/BloomFilter

A binary based, very space efficient Bloom filter implementation for PHP.

Primary LanguagePHP

Space efficient binary Bloom filter

A really space efficient Bloom filter implementation. The bit field is stored in a string and operations are done bitwise. This has a slight performance penalty when compared to other array-based implementations, but saves a lot of space.

Initialization (adding values to the set) takes roughly twice as long as array based BloomFilter implementations, but lookup times are virtually identical. Memory usage differs by several orders of magnitude, peak memory usage differs by about one order of magnitude. The serialized size differs by several orders of magnitude.

When serializing an instance using serialize(), the resulting string will contain non-printable characters! The serialized representation must be handled using binary safe functions. The serialized size is roughly $m/8 bytes.

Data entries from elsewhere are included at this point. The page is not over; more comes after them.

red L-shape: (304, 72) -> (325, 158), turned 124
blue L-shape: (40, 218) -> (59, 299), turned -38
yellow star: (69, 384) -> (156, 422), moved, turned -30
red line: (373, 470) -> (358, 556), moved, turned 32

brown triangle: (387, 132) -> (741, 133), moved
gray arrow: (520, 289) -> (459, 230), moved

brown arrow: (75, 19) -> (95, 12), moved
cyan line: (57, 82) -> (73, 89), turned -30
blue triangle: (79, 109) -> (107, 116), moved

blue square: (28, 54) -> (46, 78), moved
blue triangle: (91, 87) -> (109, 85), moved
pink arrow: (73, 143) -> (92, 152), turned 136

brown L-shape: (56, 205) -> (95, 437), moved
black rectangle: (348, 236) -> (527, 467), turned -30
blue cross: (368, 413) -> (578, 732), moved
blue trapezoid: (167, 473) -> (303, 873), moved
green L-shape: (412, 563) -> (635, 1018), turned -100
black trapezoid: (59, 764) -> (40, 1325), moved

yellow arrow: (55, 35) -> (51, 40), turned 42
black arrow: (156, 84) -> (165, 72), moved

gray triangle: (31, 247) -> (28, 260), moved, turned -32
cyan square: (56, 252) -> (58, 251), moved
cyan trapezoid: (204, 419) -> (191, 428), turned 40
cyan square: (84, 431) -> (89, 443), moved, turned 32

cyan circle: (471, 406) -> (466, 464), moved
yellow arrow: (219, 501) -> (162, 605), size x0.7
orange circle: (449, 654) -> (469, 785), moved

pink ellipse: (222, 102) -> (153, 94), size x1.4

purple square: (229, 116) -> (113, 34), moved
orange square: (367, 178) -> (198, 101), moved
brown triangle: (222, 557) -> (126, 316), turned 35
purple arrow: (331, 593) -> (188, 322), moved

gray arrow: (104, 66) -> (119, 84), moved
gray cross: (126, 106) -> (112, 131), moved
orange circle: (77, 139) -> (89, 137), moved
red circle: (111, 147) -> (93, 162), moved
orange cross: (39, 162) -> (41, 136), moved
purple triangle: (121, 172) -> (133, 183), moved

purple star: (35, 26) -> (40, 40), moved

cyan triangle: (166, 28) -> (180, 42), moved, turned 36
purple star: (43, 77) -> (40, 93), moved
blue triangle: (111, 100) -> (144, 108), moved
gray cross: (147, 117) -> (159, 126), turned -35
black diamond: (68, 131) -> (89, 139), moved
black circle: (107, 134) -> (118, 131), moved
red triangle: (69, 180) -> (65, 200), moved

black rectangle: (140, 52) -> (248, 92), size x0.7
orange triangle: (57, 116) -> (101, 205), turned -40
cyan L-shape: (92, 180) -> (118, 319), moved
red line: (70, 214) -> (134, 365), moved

An alternative 7-bit ASCII-safe representation can be obtained by casting the object to a string and unserialized using BloomFilter::unserializeFromStringRepresentation. This ASCII-safe representation takes about 33% more space than the straight serialized version.

Usage

$bf = new BloomFilter(40000, 14);
$bf->add('foo');
$bf->add('bar');
$bf->add('baz');

if ($bf->maybeInSet('foo')) …

Instead of guesstimating the second constructor argument (k, number of hash functions) manually, use BloomFilter::constructForTypicalSize by specifying a bit field size and the expected number of values:

// a 5 KiB instance for ~2000 values
$bf = BloomFilter::constructForTypicalSize(40000, 2000);

The main advantage of this BloomFilter class is that it can be efficiently serialized, for example to be used for pre-computed sets. Two options for serialization:

$serialized = serialize($bf);
$bf = unserialize($serialized);

Using the standard PHP serialization facilities will result in a non-ASCII-safe binary representation which can quickly be dumped to and read from a file, for example.

If a 7-bit ASCII-safe representation is necessary, cast the object to a string and unserialize it using BloomFilter::unserializeFromStringRepresentation:

$serialized = (string)$bf;
$bf = BloomFilter::unserializeFromStringRepresentation($serialized);

Requirements

  • PHP 5.3+

No special extensions necessary.

Licence

Provided as is without any guarantees, do with it whatever you like.